It also references the funding that may be available from recently-announced NHS Healthy New Towns programme and other health-related projects, the Government's recent sport strategy (with its encouraging new focus on non-competitive physical activity), and even from business sponsorship and 3rd sector funding.

Yet I fail to see how the Government could possibly get from a national funding allocation of just £1.38 per person (for walking as well as cycling) to £10 for cycling alone - let alone to £20 - just by magically levering in additional local funding. The split of local and national funding over the past 5 years suggests this is wholly unrealistic.

Robert Goodwill MP, minister for local transport (including cycling) insists that it's up to local authorities. "The funding is there for any local area to invest in cycling if they wish to". I'm afraid I don't believe him. As I've previously explained, this 'localism' excuse has a very long and inglorious history.

We need to invest in the solutions to congestion, pollution, physical inactivity and climate change - not in making them worse."

Meanwhile the Government itself continues to squander squillions on England's motorway and trunk roads - well, £15bn to be precise between now and 2020-21, with more schemes being planned thereafter (e.g. £6bn for an 18-mile tunnel under the Pennines to connect Manchester and Sheffield, and £2-4bn for additional Thames crossings east of Dartford). But when it comes to investing in cycling - which provides far better value for money - responsibility for funding is 'devolved' to local decision-makers, who may or may not be interested (most aren't).

Actual and planned spend on England's motorways and trunk roads, 2005-21

That's why Cycling UK has repeatedly called on Ministers to redirect some of their £15bn roads budget towards cycling and walking. We need to invest in the solutions to congestion, pollution, physical inactivity and climate change - not in making them worse.

As things stand though, DfT's funding allocations look set to fulfil the predictions of the National Transport Model (NTM). As Cycling UK highlighted 2 years ago, the NTM predicts that car traffic will grow by around 43% by 2040, while cycle use is set to fall. It seems DfT is planning to fail on cycling. Do we really want to live in a future with 43% more car traffic?

Design standards and other measures

I also mentioned the concerns of local campaigners about cycle funding being squandered on schemes that actually hamper cycling. To be fair, DfT officials do seem genuinely keen to promote good practice in cycle-friendly design, and their Cycle Proofing website rightly commends the excellent design standards produced by Transport for London and the Welsh Government.

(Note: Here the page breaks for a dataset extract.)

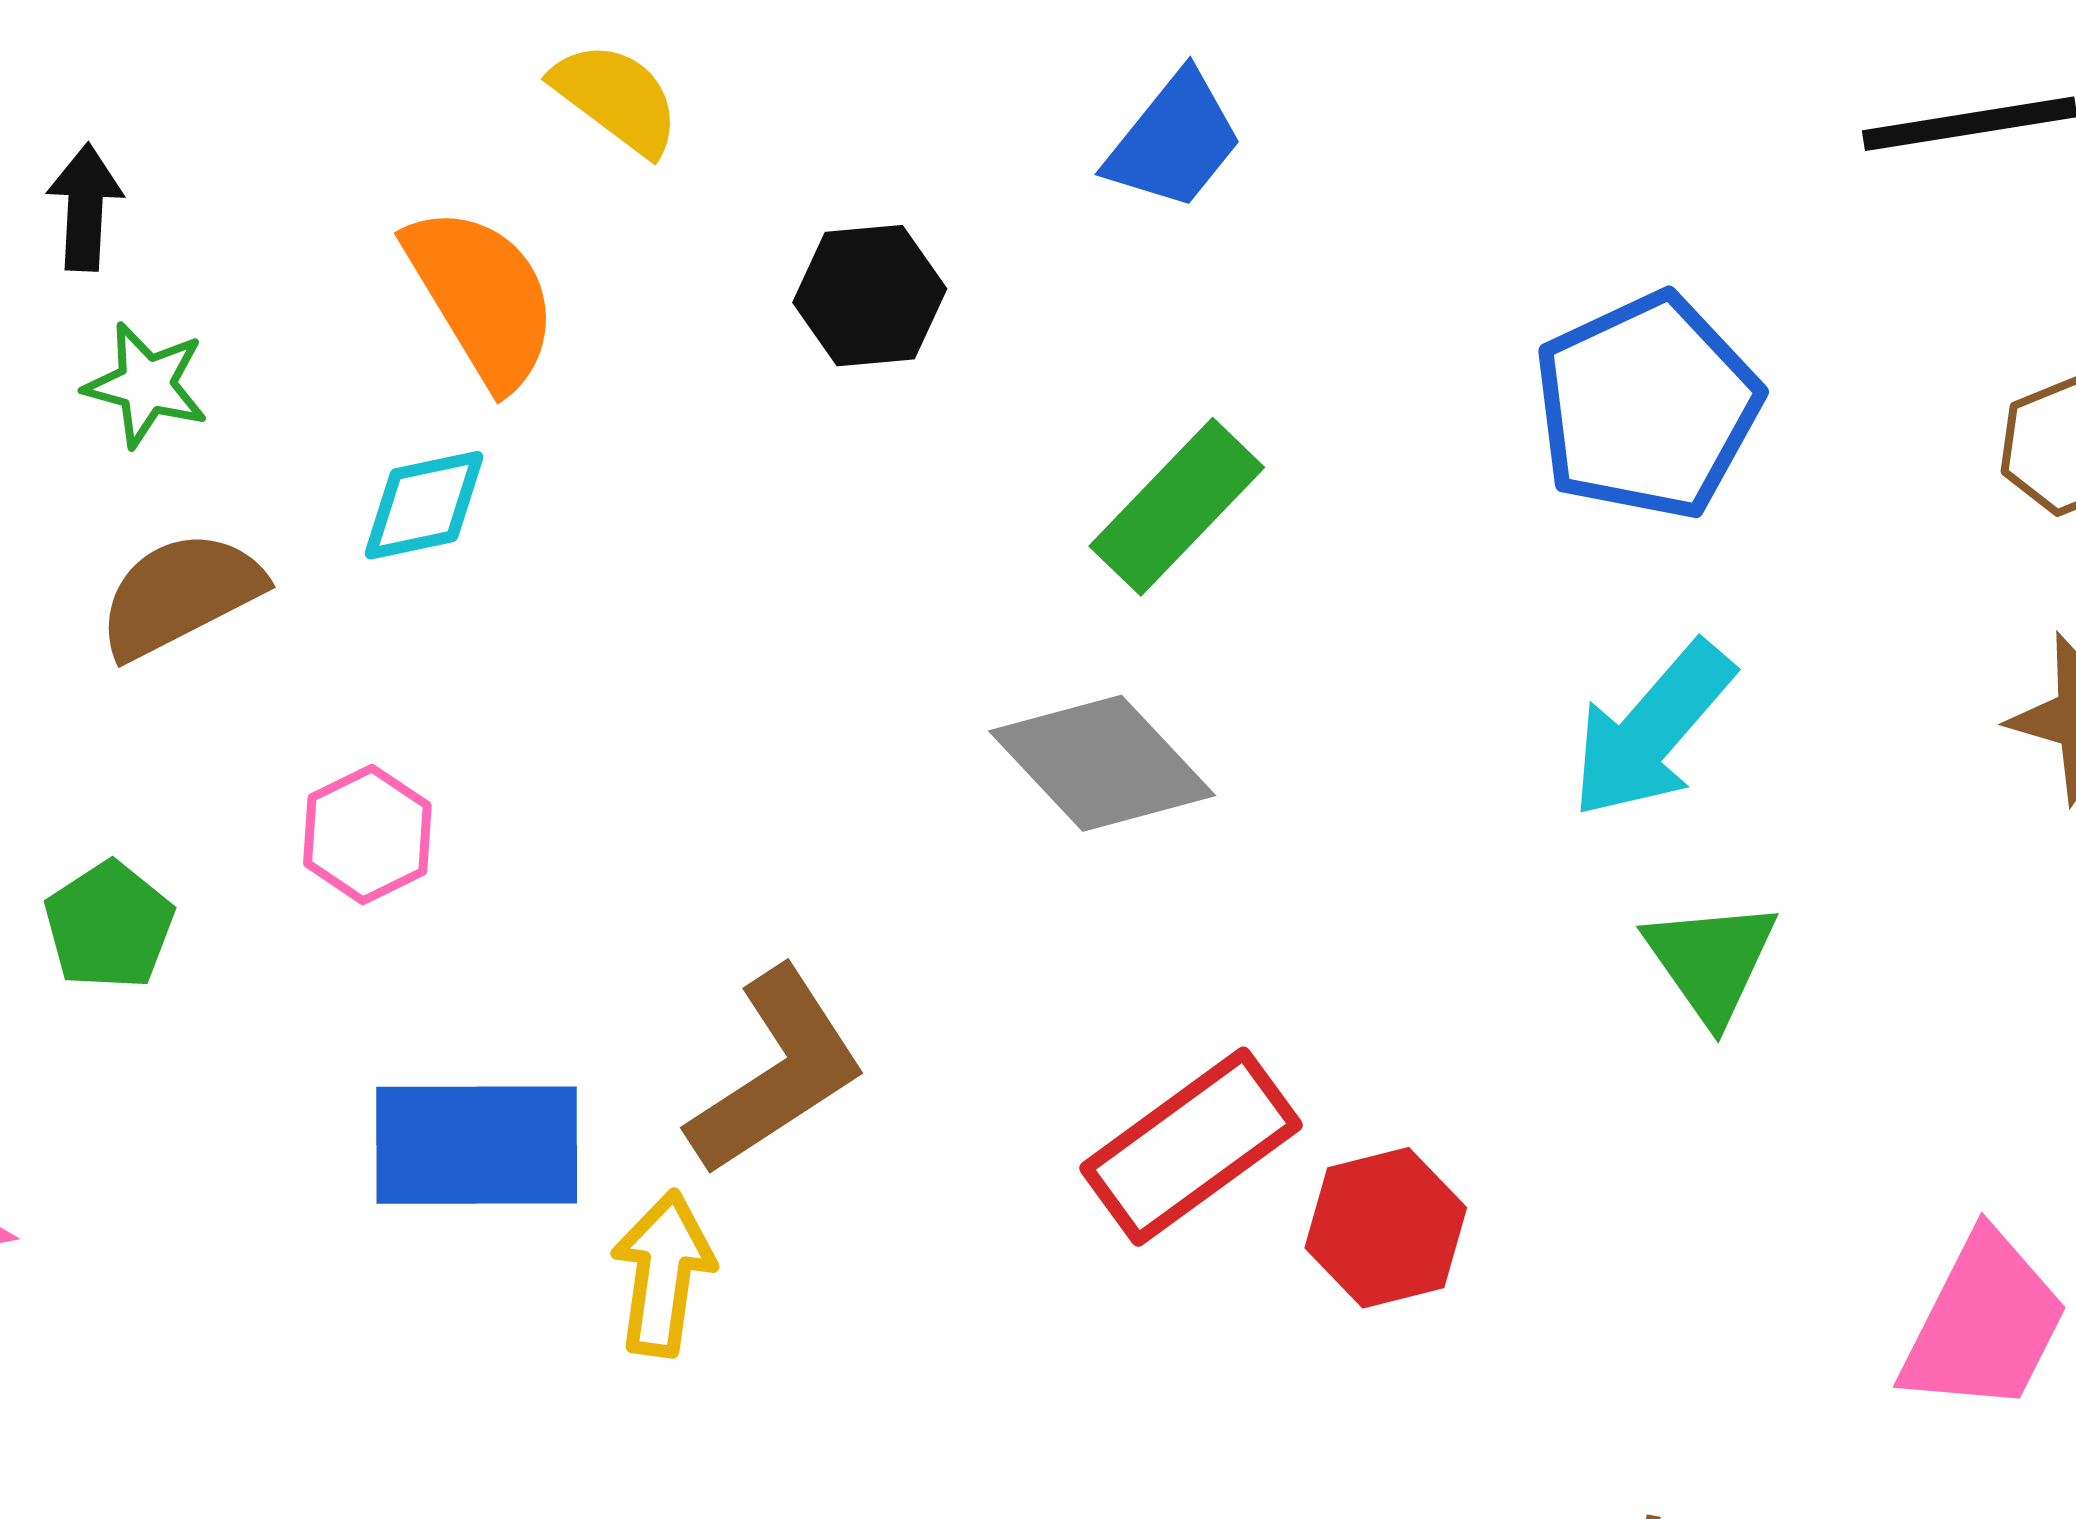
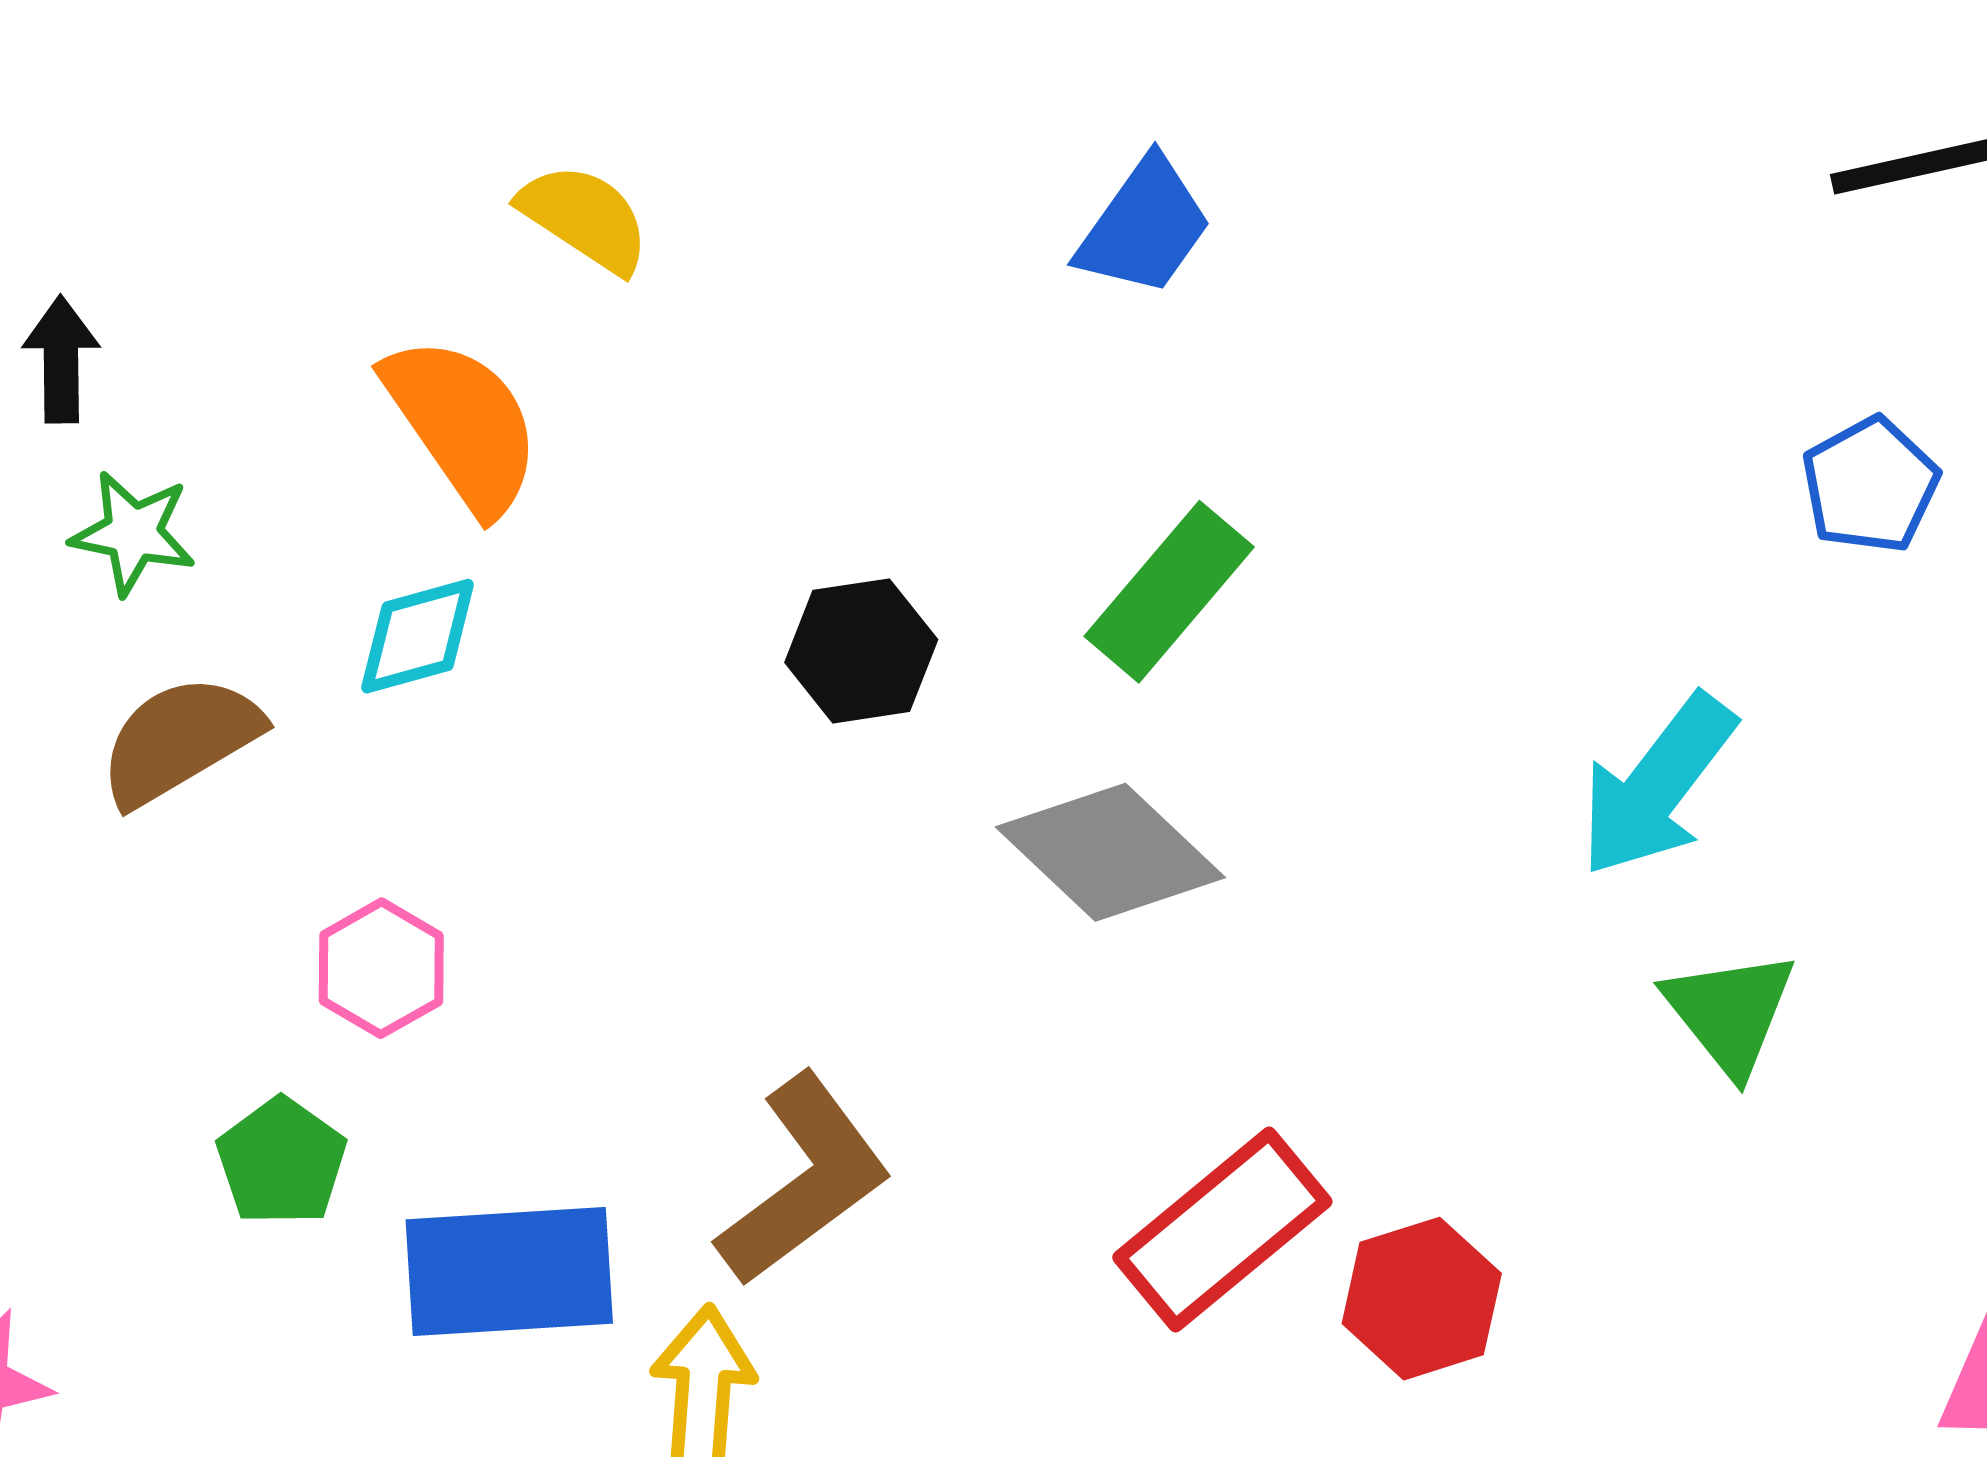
black hexagon: (870, 296) -> (861, 651), moved
blue pentagon: (1647, 406) -> (1870, 485), moved, size x0.6
green pentagon: (109, 926) -> (282, 1162), moved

Yet DfT seems utterly unwilling to take any action to stop bad practice - the 'localism' excuse strikes again (i.e. "We don't tell local authorities what to do"!) This is nonsensical. There is no benefit whatsoever in leaving it for neighbouring councils to come up with their own local solutions for cycle-friendly design. That just means lots of unnecessary work for council officers (or consultants), and confusion for road users.

This investment strategy is still sorely in need of investment, if it is to achieve its laudable aims

I sincerely hope the final strategy will be strengthened by the results of the National Cycling and Walking Infrastructure Plan, currently being developed for DfT by a team which includes consultants WSP and Phil Jones Associates. If this provides English councils with a recommended method for developing local cycle networks, using the Propensity to Cycle Tool (another genuinely useful DfT-funded project), and for crowd-sourcing input from local cyclists to help them identify and prioritise the schemes needed to create these networks, then this strategy could still be a really important step towards creating the Space for Cycling needed to deliver those admirable ministerial ambitions.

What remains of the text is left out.